Retour sur les dernières semaines du quinquennat Hollande avec, en filigrane, une question : le PS est-il sur le point de mourir de ses divisions ? Critique : « Il est parfois plus intéressant de filmer les vaincus que les vainqueurs », nous confiait récemment Serge Moati en évoquant Gauche, année zéro. Pour ce documentaire, chronique d’une mort annoncée, le réalisateur a voulu filmer et comprendre en temps réel le naufrage du pouvoir socialiste, du renoncement de François Hollande à la présidentielle (le 1er décembre 2016) au « Waterloo électoral » qu’a représenté le second tour des élections législatives, le 18 juin dernier. Quarante-six ans plus tôt, François Mitterrand posait les jalons d’une gauche de gouvernement au congrès d’Epinay. « Je filmais déjà », glisse Moati, rappelant que, cette gauche-là, il l’aura vue naître et mourir.

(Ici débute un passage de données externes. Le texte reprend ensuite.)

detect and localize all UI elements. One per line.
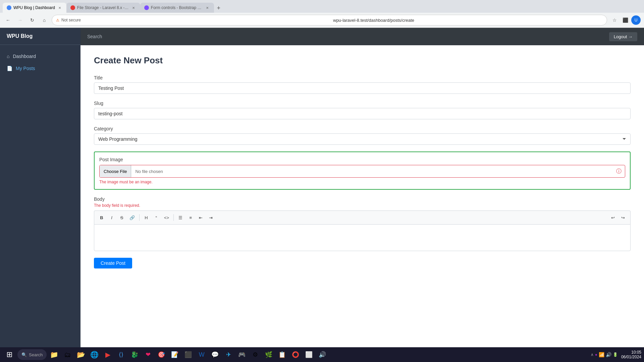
tray-volume-icon[interactable]: 🔊 xyxy=(606,352,611,357)
taskbar-folder-icon[interactable]: 📂 xyxy=(75,349,87,361)
tray-battery-icon[interactable]: 🔋 xyxy=(613,352,618,357)
tray-up-icon[interactable]: ∧ xyxy=(591,352,594,357)
taskbar-app7-icon[interactable]: 🐉 xyxy=(128,349,141,361)
app-layout: WPU Blog ⌂ Dashboard 📄 My Posts Logout →… xyxy=(0,28,644,362)
indent-button[interactable]: ⇥ xyxy=(206,213,215,222)
link-button[interactable]: 🔗 xyxy=(127,213,137,222)
post-image-section: Post Image Choose File No file chosen ⓘ … xyxy=(94,152,631,190)
taskbar-app9-icon[interactable]: 🎯 xyxy=(155,349,167,361)
browser-actions: ☆ ⬛ U xyxy=(610,15,641,25)
sidebar-item-dashboard[interactable]: ⌂ Dashboard xyxy=(0,50,80,62)
url-bar[interactable]: ⚠ Not secure wpu-laravel-8.test/dashboar… xyxy=(52,15,607,25)
tray-color1: ● xyxy=(595,352,597,357)
page-content: Create New Post Title Slug Category Web … xyxy=(80,45,644,279)
sidebar-brand: WPU Blog xyxy=(0,28,80,45)
taskbar-activity-icon[interactable]: ⚙ xyxy=(249,349,261,361)
quote-button[interactable]: “ xyxy=(152,213,161,222)
taskbar-terminal-icon[interactable]: ⬛ xyxy=(182,349,194,361)
taskbar: ⊞ 🔍 Search 📁 🗂 📂 🌐 ▶ ⟨⟩ 🐉 ❤ 🎯 📝 ⬛ W 💬 ✈ … xyxy=(0,347,644,362)
ordered-list-button[interactable]: ≡ xyxy=(186,213,195,222)
back-button[interactable]: ← xyxy=(3,15,13,25)
main-content: Create New Post Title Slug Category Web … xyxy=(80,45,644,362)
strikethrough-button[interactable]: S xyxy=(117,213,126,222)
unordered-list-button[interactable]: ☰ xyxy=(176,213,185,222)
start-button[interactable]: ⊞ xyxy=(3,348,16,361)
category-select[interactable]: Web Programming Mobile Development Data … xyxy=(94,133,631,145)
taskbar-search[interactable]: 🔍 Search xyxy=(17,349,47,360)
taskbar-discord-icon[interactable]: 🎮 xyxy=(236,349,248,361)
taskbar-game-icon[interactable]: 🌿 xyxy=(263,349,275,361)
sidebar-item-label-dashboard: Dashboard xyxy=(13,54,36,59)
sidebar: WPU Blog ⌂ Dashboard 📄 My Posts xyxy=(0,28,80,362)
document-icon: 📄 xyxy=(7,66,12,71)
taskbar-right: ∧ ● 📶 🔊 🔋 10:05 06/01/2024 xyxy=(591,350,641,359)
new-tab-button[interactable]: + xyxy=(214,3,223,13)
choose-file-button[interactable]: Choose File xyxy=(100,165,131,177)
slug-input[interactable] xyxy=(94,108,631,119)
taskbar-vscode-icon[interactable]: ⟨⟩ xyxy=(115,349,127,361)
tray-wifi-icon[interactable]: 📶 xyxy=(599,352,604,357)
taskbar-explorer-icon[interactable]: 🗂 xyxy=(61,349,73,361)
title-label: Title xyxy=(94,75,631,80)
bold-button[interactable]: B xyxy=(97,213,106,222)
browser-tab-1[interactable]: WPU Blog | Dashboard ✕ xyxy=(3,3,66,13)
url-text: wpu-laravel-8.test/dashboard/posts/creat… xyxy=(333,18,603,23)
taskbar-telegram-icon[interactable]: ✈ xyxy=(222,349,234,361)
taskbar-chat-icon[interactable]: 💬 xyxy=(209,349,221,361)
extensions-button[interactable]: ⬛ xyxy=(621,15,630,25)
category-form-group: Category Web Programming Mobile Developm… xyxy=(94,126,631,145)
tab-title-3: Form controls - Bootstrap v5.3 xyxy=(151,5,203,10)
editor-toolbar: B I S 🔗 H “ <> ☰ ≡ ⇤ ⇥ xyxy=(94,210,631,224)
taskbar-notes-icon[interactable]: 📋 xyxy=(276,349,288,361)
body-label: Body xyxy=(94,196,631,202)
file-input-wrapper: Choose File No file chosen ⓘ xyxy=(99,165,625,178)
page-title: Create New Post xyxy=(94,55,631,66)
toolbar-separator-1 xyxy=(139,214,140,221)
taskbar-word-icon[interactable]: W xyxy=(196,349,208,361)
taskbar-chrome-icon[interactable]: 🌐 xyxy=(88,349,100,361)
taskbar-youtube-icon[interactable]: ▶ xyxy=(102,349,114,361)
taskbar-notion2-icon[interactable]: ⬜ xyxy=(303,349,315,361)
not-secure-label: Not secure xyxy=(61,18,331,22)
toolbar-separator-2 xyxy=(173,214,174,221)
file-error-icon: ⓘ xyxy=(613,168,625,175)
code-button[interactable]: <> xyxy=(162,213,171,222)
reload-button[interactable]: ↻ xyxy=(28,15,37,25)
heading-button[interactable]: H xyxy=(142,213,151,222)
title-input[interactable] xyxy=(94,82,631,94)
home-button[interactable]: ⌂ xyxy=(40,15,49,25)
bookmark-button[interactable]: ☆ xyxy=(610,15,619,25)
taskbar-media-icon[interactable]: ⭕ xyxy=(289,349,302,361)
logout-button[interactable]: Logout → xyxy=(609,32,637,41)
taskbar-search-label: Search xyxy=(29,352,43,357)
slug-label: Slug xyxy=(94,101,631,106)
taskbar-notion-icon[interactable]: 📝 xyxy=(169,349,181,361)
tab-close-2[interactable]: ✕ xyxy=(131,5,136,10)
create-post-button[interactable]: Create Post xyxy=(94,258,132,268)
tab-favicon-1 xyxy=(7,5,11,10)
browser-chrome: WPU Blog | Dashboard ✕ File Storage - La… xyxy=(0,0,644,28)
forward-button[interactable]: → xyxy=(15,15,25,25)
redo-button[interactable]: ↪ xyxy=(618,213,628,222)
search-input[interactable] xyxy=(87,32,146,41)
tab-close-1[interactable]: ✕ xyxy=(57,5,62,10)
sidebar-item-my-posts[interactable]: 📄 My Posts xyxy=(0,62,80,74)
browser-tab-3[interactable]: Form controls - Bootstrap v5.3 ✕ xyxy=(140,3,214,13)
profile-button[interactable]: U xyxy=(631,15,641,25)
category-label: Category xyxy=(94,126,631,131)
outdent-button[interactable]: ⇤ xyxy=(196,213,205,222)
undo-button[interactable]: ↩ xyxy=(608,213,618,222)
browser-tabs: WPU Blog | Dashboard ✕ File Storage - La… xyxy=(0,0,644,13)
italic-button[interactable]: I xyxy=(107,213,116,222)
slug-form-group: Slug xyxy=(94,101,631,119)
tab-close-3[interactable]: ✕ xyxy=(205,5,210,10)
tray-icons: ∧ ● 📶 🔊 🔋 xyxy=(591,352,618,357)
taskbar-files-icon[interactable]: 📁 xyxy=(48,349,60,361)
title-form-group: Title xyxy=(94,75,631,94)
taskbar-app8-icon[interactable]: ❤ xyxy=(142,349,154,361)
editor-area[interactable] xyxy=(94,224,631,251)
taskbar-vlc-icon[interactable]: 🔊 xyxy=(316,349,328,361)
browser-tab-2[interactable]: File Storage - Laravel 8.x - The... ✕ xyxy=(66,3,140,13)
tab-title-2: File Storage - Laravel 8.x - The... xyxy=(77,5,129,10)
taskbar-clock: 10:05 06/01/2024 xyxy=(621,350,641,359)
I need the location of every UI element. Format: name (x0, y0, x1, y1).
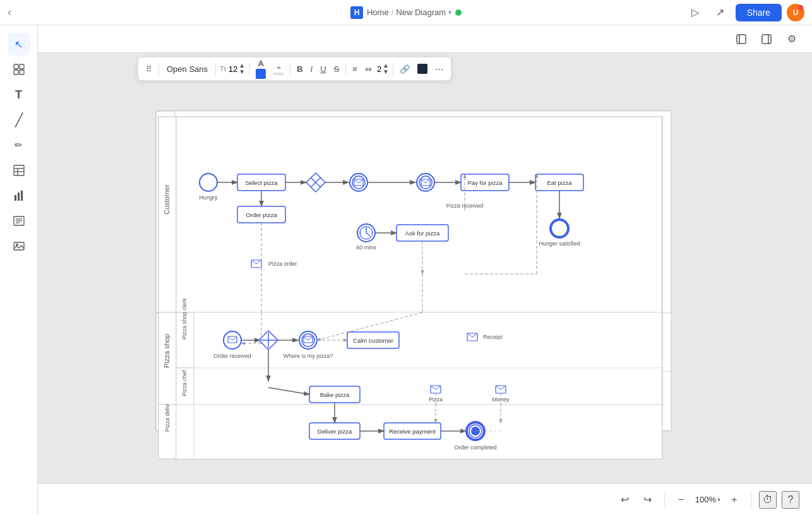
hunger-satisfied-text: Hunger satisfied (539, 240, 580, 247)
highlight-swatch (273, 73, 284, 75)
svg-rect-126 (176, 405, 194, 459)
end-customer[interactable] (551, 220, 568, 237)
order-completed-text: Order completed (454, 444, 496, 451)
start-event[interactable] (200, 174, 217, 191)
shape-color-swatch (417, 64, 427, 74)
help-button[interactable]: ? (782, 491, 799, 509)
image-icon (13, 240, 25, 252)
spacing-button[interactable]: ⇔ (362, 63, 374, 75)
separator-6 (393, 62, 393, 75)
left-sidebar: ↖ T ╱ ✏ (0, 25, 38, 515)
zoom-level-display[interactable]: 100% ▾ (695, 495, 720, 504)
separator-3 (249, 62, 249, 75)
link-button[interactable]: 🔗 (397, 63, 412, 75)
font-size-down[interactable]: ▼ (239, 69, 245, 75)
table-icon (13, 165, 25, 176)
receive-payment-text: Receive payment (389, 428, 436, 435)
breadcrumb-diagram[interactable]: New Diagram (396, 8, 446, 17)
ask-pizza-text: Ask for pizza (405, 230, 440, 237)
chart-icon (13, 190, 25, 201)
svg-rect-12 (15, 195, 16, 201)
play-button[interactable]: ▷ (685, 3, 705, 23)
separator-2 (751, 494, 751, 506)
font-color-swatch (256, 69, 266, 79)
zoom-in-button[interactable]: + (725, 491, 743, 509)
main-bpmn[interactable]: Customer Hungry Select pizza Order pizza (158, 116, 663, 425)
bake-pizza-text: Bake pizza (320, 391, 350, 398)
delivery-text: Pizza delivery guy (164, 404, 170, 432)
pizza-order-text: Pizza order (268, 261, 297, 267)
breadcrumb-dropdown-icon[interactable]: ▾ (448, 9, 451, 16)
line-height-down[interactable]: ▼ (383, 69, 389, 75)
separator (664, 494, 665, 506)
zoom-out-button[interactable]: − (672, 491, 690, 509)
tool-image[interactable] (8, 235, 30, 258)
breadcrumb: Home / New Diagram ▾ (367, 8, 451, 17)
pay-pizza-text: Pay for pizza (468, 179, 503, 186)
align-button[interactable]: ≡ (350, 63, 360, 75)
bottom-bar: ↩ ↪ − 100% ▾ + ⏱ ? (38, 483, 812, 515)
drag-handle[interactable]: ⠿ (143, 63, 155, 75)
clerk-text: Pizza shop clerk (181, 298, 188, 340)
svg-rect-5 (20, 64, 24, 69)
order-received-text: Order received (213, 353, 251, 359)
select-pizza-text: Select pizza (245, 179, 278, 186)
app-logo: H (350, 6, 363, 19)
zoom-dropdown-icon: ▾ (717, 496, 720, 503)
svg-rect-8 (14, 165, 24, 175)
back-button[interactable]: ‹ (8, 6, 11, 19)
delivery-lane[interactable]: Pizza delivery guy Deliver pizza Receive… (158, 404, 663, 459)
canvas-area[interactable]: Customer Hungry Select pizza Order pizza… (38, 53, 812, 483)
shape-color-button[interactable] (415, 62, 430, 75)
tool-line[interactable]: ╱ (8, 109, 30, 131)
customer-label: Customer (163, 184, 170, 215)
panel-right-button[interactable] (756, 29, 777, 49)
tool-table[interactable] (8, 159, 30, 182)
list-icon (13, 215, 25, 227)
tool-pencil[interactable]: ✏ (8, 134, 30, 157)
60-mins-text: 60 mins (356, 244, 376, 251)
eat-pizza-text: Eat pizza (547, 179, 572, 186)
tool-list[interactable] (8, 210, 30, 232)
history-button[interactable]: ⏱ (759, 491, 777, 509)
separator-4 (290, 62, 290, 75)
highlight-icon: ⌁ (277, 63, 281, 72)
redo-button[interactable]: ↪ (639, 491, 657, 509)
highlight-button[interactable]: ⌁ (271, 62, 286, 76)
svg-rect-4 (14, 64, 18, 69)
line-height-control[interactable]: 2 ▲ ▼ (377, 62, 389, 75)
undo-button[interactable]: ↩ (616, 491, 634, 509)
font-size-control[interactable]: 12 ▲ ▼ (229, 62, 245, 75)
user-avatar[interactable]: U (787, 4, 804, 21)
font-size-icon: Tt (220, 65, 226, 73)
font-size-value: 12 (229, 64, 237, 74)
panel-icon (736, 33, 747, 45)
tool-shapes[interactable] (8, 58, 30, 81)
share-button[interactable]: Share (736, 4, 782, 21)
deliver-pizza-text: Deliver pizza (318, 428, 352, 435)
breadcrumb-home[interactable]: Home (367, 8, 389, 17)
zoom-value: 100% (695, 495, 716, 504)
font-color-button[interactable]: A (253, 57, 268, 80)
order-pizza-text: Order pizza (246, 211, 277, 218)
shapes-icon (13, 64, 25, 75)
underline-button[interactable]: U (318, 63, 328, 75)
save-status-indicator (455, 9, 462, 16)
font-family-selector[interactable]: Open Sans (163, 64, 212, 74)
receipt-text: Receipt (483, 334, 503, 340)
tool-text[interactable]: T (8, 83, 30, 106)
more-options-button[interactable]: ⋯ (433, 63, 446, 75)
svg-point-20 (16, 244, 18, 246)
tool-chart[interactable] (8, 184, 30, 207)
tool-select[interactable]: ↖ (8, 33, 30, 56)
font-color-letter: A (258, 59, 264, 68)
hungry-text: Hungry (199, 194, 218, 201)
settings-button[interactable]: ⚙ (782, 29, 802, 49)
export-button[interactable]: ↗ (710, 3, 731, 23)
bold-button[interactable]: B (294, 63, 305, 75)
panel-right-icon (761, 33, 772, 45)
chef-text: Pizza chef (181, 370, 188, 396)
italic-button[interactable]: I (308, 63, 316, 75)
panel-toggle-button[interactable] (731, 29, 751, 49)
strikethrough-button[interactable]: S (331, 63, 342, 75)
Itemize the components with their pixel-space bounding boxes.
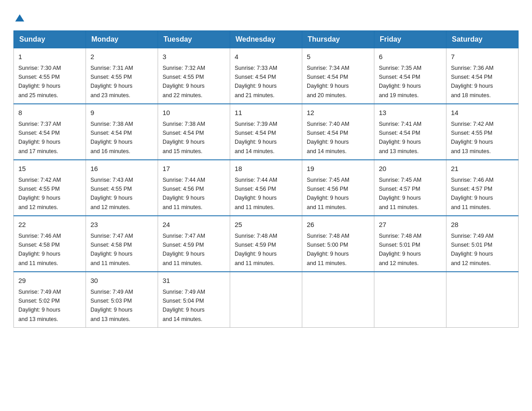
- day-info: Sunrise: 7:42 AMSunset: 4:55 PMDaylight:…: [18, 177, 61, 210]
- day-number: 10: [163, 108, 225, 118]
- day-info: Sunrise: 7:45 AMSunset: 4:56 PMDaylight:…: [307, 177, 349, 210]
- day-info: Sunrise: 7:47 AMSunset: 4:59 PMDaylight:…: [163, 233, 205, 266]
- calendar-cell: 26 Sunrise: 7:48 AMSunset: 5:00 PMDaylig…: [302, 216, 374, 272]
- calendar-cell: [374, 272, 446, 328]
- day-info: Sunrise: 7:34 AMSunset: 4:54 PMDaylight:…: [307, 65, 349, 98]
- day-info: Sunrise: 7:38 AMSunset: 4:54 PMDaylight:…: [163, 121, 205, 154]
- calendar-week-row: 8 Sunrise: 7:37 AMSunset: 4:54 PMDayligh…: [14, 104, 519, 160]
- day-number: 15: [18, 164, 81, 174]
- day-info: Sunrise: 7:43 AMSunset: 4:55 PMDaylight:…: [90, 177, 133, 210]
- day-number: 31: [163, 276, 225, 286]
- calendar-cell: 9 Sunrise: 7:38 AMSunset: 4:54 PMDayligh…: [86, 104, 158, 160]
- calendar-cell: 7 Sunrise: 7:36 AMSunset: 4:54 PMDayligh…: [446, 48, 519, 104]
- page-header: [13, 13, 519, 21]
- calendar-cell: 14 Sunrise: 7:42 AMSunset: 4:55 PMDaylig…: [446, 104, 519, 160]
- calendar-cell: [230, 272, 302, 328]
- calendar-cell: 27 Sunrise: 7:48 AMSunset: 5:01 PMDaylig…: [374, 216, 446, 272]
- calendar-cell: [302, 272, 374, 328]
- day-info: Sunrise: 7:44 AMSunset: 4:56 PMDaylight:…: [235, 177, 277, 210]
- day-number: 8: [18, 108, 81, 118]
- day-number: 19: [307, 164, 369, 174]
- day-info: Sunrise: 7:40 AMSunset: 4:54 PMDaylight:…: [307, 121, 349, 154]
- day-info: Sunrise: 7:45 AMSunset: 4:57 PMDaylight:…: [379, 177, 421, 210]
- day-number: 6: [379, 52, 442, 62]
- logo: [13, 13, 24, 21]
- day-number: 17: [163, 164, 225, 174]
- calendar-cell: 16 Sunrise: 7:43 AMSunset: 4:55 PMDaylig…: [86, 160, 158, 216]
- day-number: 21: [451, 164, 514, 174]
- calendar-week-row: 29 Sunrise: 7:49 AMSunset: 5:02 PMDaylig…: [14, 272, 519, 328]
- day-number: 5: [307, 52, 369, 62]
- day-info: Sunrise: 7:46 AMSunset: 4:57 PMDaylight:…: [451, 177, 493, 210]
- day-number: 23: [90, 220, 153, 230]
- day-number: 1: [18, 52, 81, 62]
- day-number: 20: [379, 164, 442, 174]
- day-info: Sunrise: 7:37 AMSunset: 4:54 PMDaylight:…: [18, 121, 61, 154]
- calendar-cell: 24 Sunrise: 7:47 AMSunset: 4:59 PMDaylig…: [158, 216, 230, 272]
- day-number: 22: [18, 220, 81, 230]
- calendar-cell: 29 Sunrise: 7:49 AMSunset: 5:02 PMDaylig…: [14, 272, 86, 328]
- calendar-cell: 10 Sunrise: 7:38 AMSunset: 4:54 PMDaylig…: [158, 104, 230, 160]
- day-info: Sunrise: 7:31 AMSunset: 4:55 PMDaylight:…: [90, 65, 133, 98]
- calendar-cell: 19 Sunrise: 7:45 AMSunset: 4:56 PMDaylig…: [302, 160, 374, 216]
- calendar-cell: 18 Sunrise: 7:44 AMSunset: 4:56 PMDaylig…: [230, 160, 302, 216]
- day-number: 18: [235, 164, 297, 174]
- day-number: 24: [163, 220, 225, 230]
- day-number: 9: [90, 108, 153, 118]
- day-number: 4: [235, 52, 297, 62]
- day-info: Sunrise: 7:42 AMSunset: 4:55 PMDaylight:…: [451, 121, 493, 154]
- col-header-friday: Friday: [374, 31, 446, 48]
- calendar-cell: [446, 272, 519, 328]
- day-info: Sunrise: 7:49 AMSunset: 5:04 PMDaylight:…: [163, 289, 205, 322]
- day-number: 3: [163, 52, 225, 62]
- day-info: Sunrise: 7:30 AMSunset: 4:55 PMDaylight:…: [18, 65, 61, 98]
- day-number: 12: [307, 108, 369, 118]
- calendar-cell: 28 Sunrise: 7:49 AMSunset: 5:01 PMDaylig…: [446, 216, 519, 272]
- day-number: 13: [379, 108, 442, 118]
- calendar-week-row: 15 Sunrise: 7:42 AMSunset: 4:55 PMDaylig…: [14, 160, 519, 216]
- calendar-cell: 5 Sunrise: 7:34 AMSunset: 4:54 PMDayligh…: [302, 48, 374, 104]
- col-header-tuesday: Tuesday: [158, 31, 230, 48]
- calendar-cell: 25 Sunrise: 7:48 AMSunset: 4:59 PMDaylig…: [230, 216, 302, 272]
- day-number: 14: [451, 108, 514, 118]
- day-info: Sunrise: 7:32 AMSunset: 4:55 PMDaylight:…: [163, 65, 205, 98]
- calendar-cell: 1 Sunrise: 7:30 AMSunset: 4:55 PMDayligh…: [14, 48, 86, 104]
- day-number: 28: [451, 220, 514, 230]
- day-info: Sunrise: 7:48 AMSunset: 5:00 PMDaylight:…: [307, 233, 349, 266]
- logo-triangle-icon: [15, 14, 24, 21]
- day-number: 30: [90, 276, 153, 286]
- day-number: 7: [451, 52, 514, 62]
- day-info: Sunrise: 7:33 AMSunset: 4:54 PMDaylight:…: [235, 65, 277, 98]
- calendar-cell: 12 Sunrise: 7:40 AMSunset: 4:54 PMDaylig…: [302, 104, 374, 160]
- day-info: Sunrise: 7:48 AMSunset: 5:01 PMDaylight:…: [379, 233, 421, 266]
- day-number: 11: [235, 108, 297, 118]
- day-info: Sunrise: 7:48 AMSunset: 4:59 PMDaylight:…: [235, 233, 277, 266]
- calendar-cell: 20 Sunrise: 7:45 AMSunset: 4:57 PMDaylig…: [374, 160, 446, 216]
- day-number: 26: [307, 220, 369, 230]
- day-number: 16: [90, 164, 153, 174]
- col-header-monday: Monday: [86, 31, 158, 48]
- calendar-week-row: 1 Sunrise: 7:30 AMSunset: 4:55 PMDayligh…: [14, 48, 519, 104]
- day-info: Sunrise: 7:36 AMSunset: 4:54 PMDaylight:…: [451, 65, 493, 98]
- calendar-cell: 17 Sunrise: 7:44 AMSunset: 4:56 PMDaylig…: [158, 160, 230, 216]
- day-info: Sunrise: 7:47 AMSunset: 4:58 PMDaylight:…: [90, 233, 133, 266]
- calendar-cell: 2 Sunrise: 7:31 AMSunset: 4:55 PMDayligh…: [86, 48, 158, 104]
- day-number: 29: [18, 276, 81, 286]
- day-number: 27: [379, 220, 442, 230]
- calendar-cell: 11 Sunrise: 7:39 AMSunset: 4:54 PMDaylig…: [230, 104, 302, 160]
- calendar-cell: 3 Sunrise: 7:32 AMSunset: 4:55 PMDayligh…: [158, 48, 230, 104]
- day-info: Sunrise: 7:49 AMSunset: 5:01 PMDaylight:…: [451, 233, 493, 266]
- calendar-cell: 6 Sunrise: 7:35 AMSunset: 4:54 PMDayligh…: [374, 48, 446, 104]
- col-header-sunday: Sunday: [14, 31, 86, 48]
- calendar-cell: 21 Sunrise: 7:46 AMSunset: 4:57 PMDaylig…: [446, 160, 519, 216]
- day-number: 2: [90, 52, 153, 62]
- calendar-header-row: SundayMondayTuesdayWednesdayThursdayFrid…: [14, 31, 519, 48]
- day-info: Sunrise: 7:49 AMSunset: 5:03 PMDaylight:…: [90, 289, 133, 322]
- calendar-cell: 4 Sunrise: 7:33 AMSunset: 4:54 PMDayligh…: [230, 48, 302, 104]
- calendar-cell: 13 Sunrise: 7:41 AMSunset: 4:54 PMDaylig…: [374, 104, 446, 160]
- day-info: Sunrise: 7:41 AMSunset: 4:54 PMDaylight:…: [379, 121, 421, 154]
- day-info: Sunrise: 7:35 AMSunset: 4:54 PMDaylight:…: [379, 65, 421, 98]
- col-header-thursday: Thursday: [302, 31, 374, 48]
- col-header-wednesday: Wednesday: [230, 31, 302, 48]
- calendar-cell: 30 Sunrise: 7:49 AMSunset: 5:03 PMDaylig…: [86, 272, 158, 328]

A cet égard, le documentaire semble être une manière tantôt sentimentale, tantôt détachée, de dire au revoir à un parti qui a compté pour lui. Sans s’effacer totalement derrière son propos, l’ancien conseiller de François Mitterrand vit plusieurs mois de campagne socialiste de l’intérieur. Il suit un premier ministre « en CDD », Bernard Cazeneuve, qui lui ouvre les portes de Matignon mais ne laisse filtrer aucune image compromettante. En parallèle, Serge Moati court les meetings aux côtés d’un jeune militant parisien hamoniste qu’il observe osciller entre espoir et désillusion, avec une affection paternelle. Du militant de base au candidat malheureux Benoît Hamon, il tente d’extorquer le maximum de révélations aux acteurs du PS sur cette cinglante défaite « en marche ». Ambiance fin de règne où chacun se renvoie la balle… Au point que les questions essentielles restent pour certaines en suspens.